━━ MATERIAL PROVIDED ━━
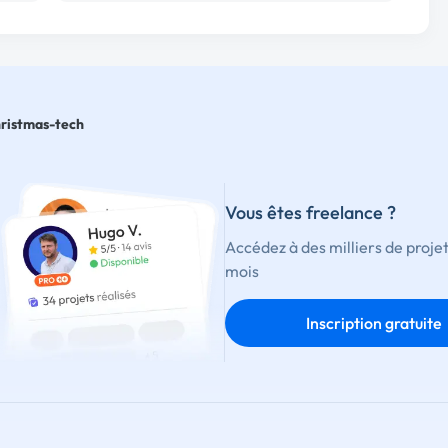
ristmas-tech
Vous êtes freelance ?
Accédez à des milliers de proje
mois
Inscription gratuite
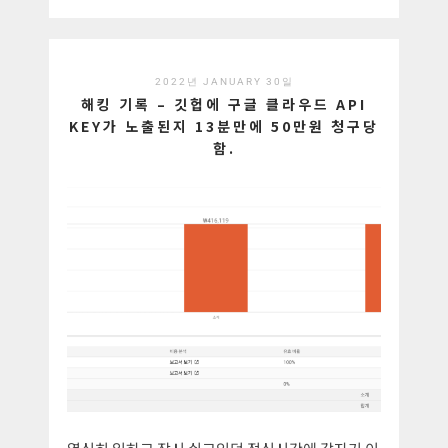
2022년 JANUARY 30일
해킹 기록 – 깃헙에 구글 클라우드 API
KEY가 노출된지 13분만에 50만원 청구당
함.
━━━
TO DO = Copy out the whole listing exactly. Skip its pictures.

RESPONSE TO THIS TASK =
ristmas-tech
Vous êtes freelance ?
Accédez à des milliers de proje
mois
Inscription gratuite
2022년 JANUARY 30일
해킹 기록 – 깃헙에 구글 클라우드 API
KEY가 노출된지 13분만에 50만원 청구당
함.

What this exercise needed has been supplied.